O ministro do Supremo Tribunal
Federal (STF) Flávio Dino afirmou haver indícios de que o deputado federal
Mário Frias teria exercido um papel de liderança em um suposto esquema de
desvio de emendas parlamentares. Segundo o ministro, os recursos teriam como
destino o financiamento do filme Dark Horse, produção que dramatiza
a vida do ex-presidente Jair Bolsonaro.
Dino é relator de uma
investigação sobre possíveis irregularidades na execução de emendas
parlamentares. Além disso, o ministro recebeu informações da Justiça de São
Paulo que, segundo sua avaliação, apontam para um possível protagonismo de
Mário Frias na estrutura investigada.
Em despacho publicado neste
domingo (13), Dino afirmou que o nome do deputado aparece de forma recorrente
nos elementos reunidos durante a apuração. O ministro, no entanto, ressaltou o
caráter ainda hipotético das conclusões dentro da investigação.
Operação Make Up mira deputado
e empresária
Na quinta-feira (10), Flávio Dino
autorizou a Operação Make Up, deflagrada pela Polícia Federal (PF).

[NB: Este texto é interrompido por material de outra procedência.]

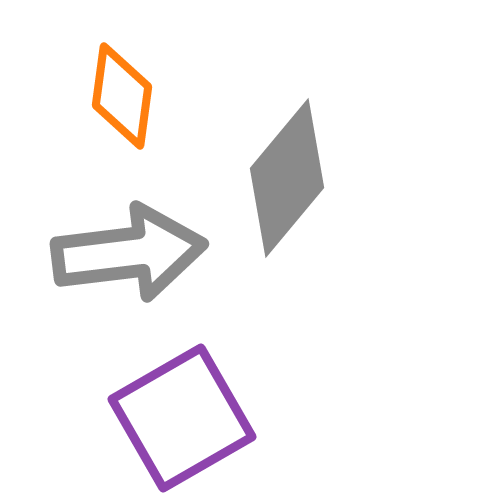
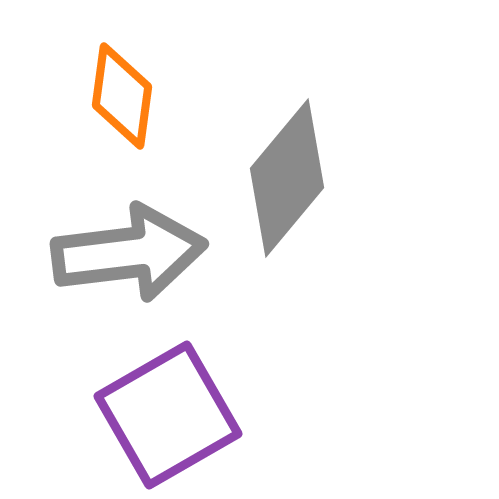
purple square: moved 14 px left, 3 px up
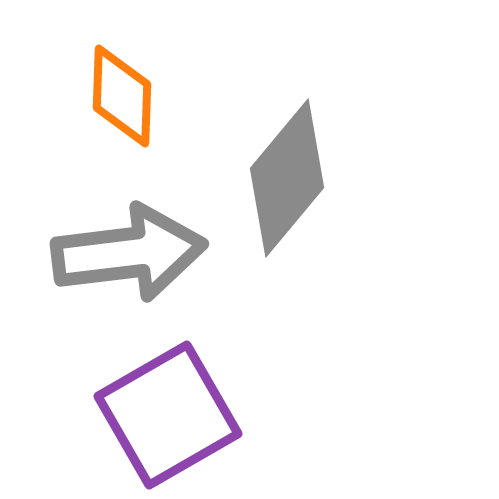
orange diamond: rotated 6 degrees counterclockwise
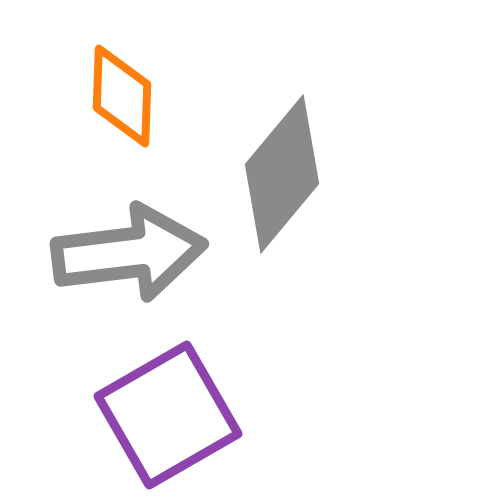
gray diamond: moved 5 px left, 4 px up
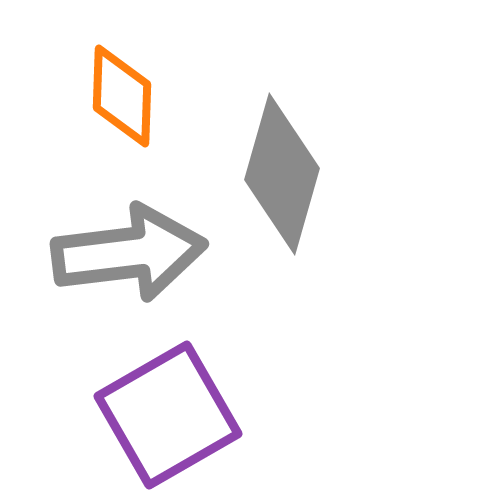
gray diamond: rotated 24 degrees counterclockwise
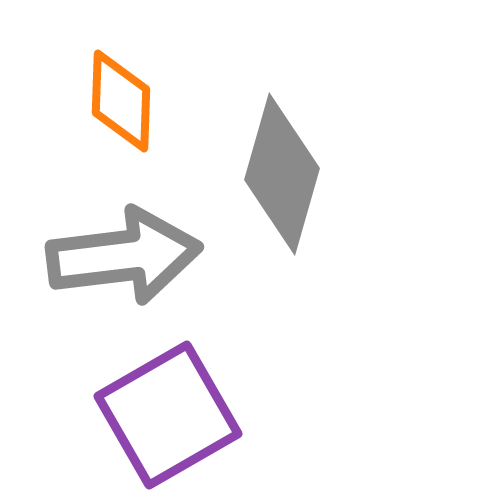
orange diamond: moved 1 px left, 5 px down
gray arrow: moved 5 px left, 3 px down
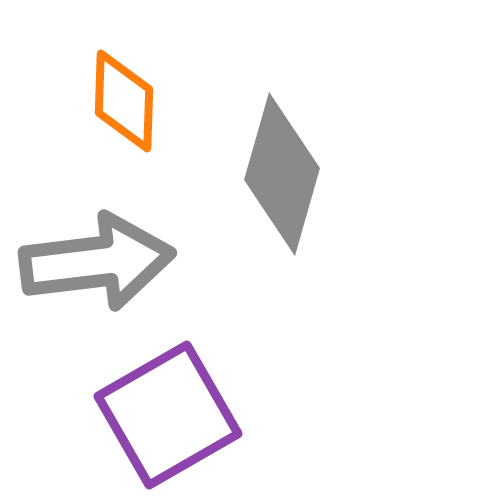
orange diamond: moved 3 px right
gray arrow: moved 27 px left, 6 px down
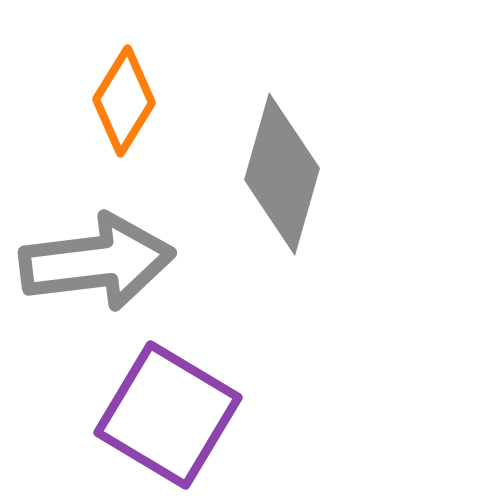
orange diamond: rotated 30 degrees clockwise
purple square: rotated 29 degrees counterclockwise
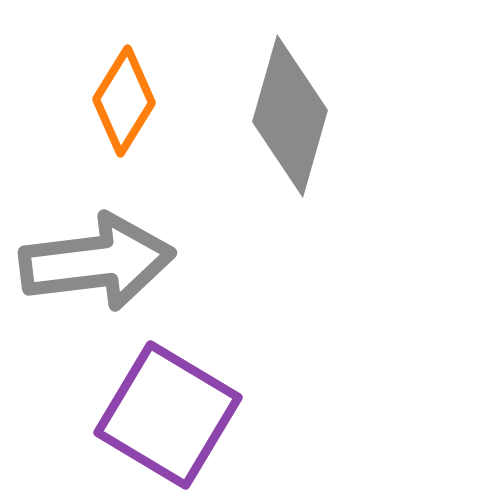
gray diamond: moved 8 px right, 58 px up
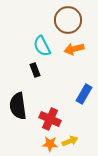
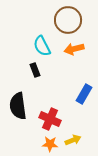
yellow arrow: moved 3 px right, 1 px up
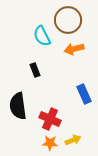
cyan semicircle: moved 10 px up
blue rectangle: rotated 54 degrees counterclockwise
orange star: moved 1 px up
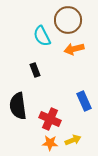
blue rectangle: moved 7 px down
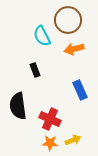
blue rectangle: moved 4 px left, 11 px up
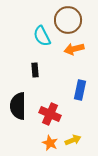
black rectangle: rotated 16 degrees clockwise
blue rectangle: rotated 36 degrees clockwise
black semicircle: rotated 8 degrees clockwise
red cross: moved 5 px up
orange star: rotated 21 degrees clockwise
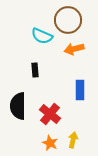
cyan semicircle: rotated 40 degrees counterclockwise
blue rectangle: rotated 12 degrees counterclockwise
red cross: rotated 15 degrees clockwise
yellow arrow: rotated 56 degrees counterclockwise
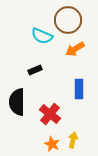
orange arrow: moved 1 px right; rotated 18 degrees counterclockwise
black rectangle: rotated 72 degrees clockwise
blue rectangle: moved 1 px left, 1 px up
black semicircle: moved 1 px left, 4 px up
orange star: moved 2 px right, 1 px down
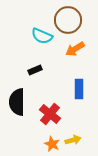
yellow arrow: rotated 63 degrees clockwise
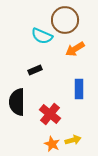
brown circle: moved 3 px left
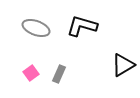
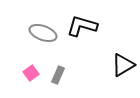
gray ellipse: moved 7 px right, 5 px down
gray rectangle: moved 1 px left, 1 px down
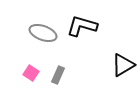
pink square: rotated 21 degrees counterclockwise
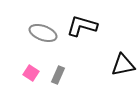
black triangle: rotated 20 degrees clockwise
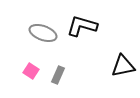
black triangle: moved 1 px down
pink square: moved 2 px up
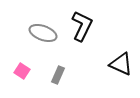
black L-shape: rotated 100 degrees clockwise
black triangle: moved 2 px left, 2 px up; rotated 35 degrees clockwise
pink square: moved 9 px left
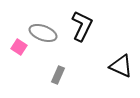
black triangle: moved 2 px down
pink square: moved 3 px left, 24 px up
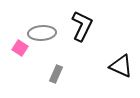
gray ellipse: moved 1 px left; rotated 24 degrees counterclockwise
pink square: moved 1 px right, 1 px down
gray rectangle: moved 2 px left, 1 px up
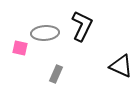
gray ellipse: moved 3 px right
pink square: rotated 21 degrees counterclockwise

A ação
cumpriu 49 mandados de busca e apreensão em São Paulo, Rio de Janeiro, Ceará e
Distrito Federal.
Entre os alvos estavam Mário
Frias, que ocupou o cargo de secretário da Cultura durante o governo Jair
Bolsonaro, e a empresária Karina Gama. Frias também aparece como um dos
roteiristas do filme Dark Horse.
Além disso, relatórios da
Controladoria-Geral da União (CGU) apontaram possíveis irregularidades na
destinação de R$ 2 milhões em emendas parlamentares indicadas por Frias. Os
recursos teriam sido destinados a duas entidades registradas em nome de Karina
Gama: o Instituto Conhecer Brasil (ICB) e a Academia Nacional de Cultura (ANC).
A investigação busca esclarecer a
destinação dos recursos e verificar se houve desvio de dinheiro público.
Entretanto, as suspeitas ainda dependem do avanço das apurações e de eventuais
responsabilizações pelas autoridades competentes.
Investigação também aponta
possível ligação com o PCC
No mesmo despacho, Flávio Dino
afirmou que os elementos recebidos da Justiça paulista indicam uma possível
conexão entre o suposto desvio de emendas e organizações relacionadas ao
Primeiro Comando da Capital (PCC).
Segundo o ministro, a
investigação aponta para um possível esquema de corrupção envolvendo recursos
públicos, emendas parlamentares federais e a Prefeitura de São Paulo. Nesse
contexto, os investigadores também analisam possíveis vínculos com integrantes
ou estruturas associadas à facção criminosa.
Dino destacou que a apuração
reúne diferentes frentes e que os elementos ainda estão sob análise. Assim, as
suspeitas apresentadas no despacho não representam, por si só, uma conclusão
definitiva sobre a responsabilidade dos investigados.